Ultrafast Auger spectroscopy of quantum well excitons in a strong magnetic field

TL;DR

This paper theoretically investigates how Auger scattering influences the ultrafast nonlinear optical response of quantum well excitons in strong magnetic fields, revealing dominant inter-LL scattering effects and quantum beats in FWM signals.

Contribution

It demonstrates that Auger processes dominate exciton dynamics in strong magnetic fields and provides nonperturbative numerical analysis of their impact on FWM polarization.

Findings

Auger scattering remains unsuppressed in nonlinear response under strong magnetic fields.

Inter-LL scattering causes significant enhancement and oscillations in FWM signals.

Quantum beats between two-exciton states are observed due to Auger processes.

Abstract

We study theoretically the ultrafast nonlinear optical response of quantum well excitons in a perpendicular magnetic field. We address the role of many-body correlations originating from the electron scattering between Landau levels (LL). In the linear optical response, the processes involving inter-LL transitions are suppressed provided that the magnetic field is sufficiently strong.
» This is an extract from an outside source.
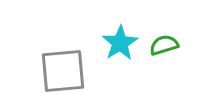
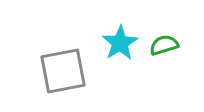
gray square: rotated 6 degrees counterclockwise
However, in the nonlinear response, the Auger processes involving inter-LL scattering of two photoexcited electrons remain unsuppressed. We show that Auger scattering plays the dominant role in the coherent exciton dynamics in strong magnetic field. We perform numerical calculations for the third-order four-wave-mixing (FWM) polarization which incorporate the Auger processes nonperturbatively. We find that inter-LL scattering leads to a strong enhancement and to oscillations of the FWM signal at negative time delays. These oscillations represent quantum beats between optically-inactive two-exciton states related to each other via Auger processes.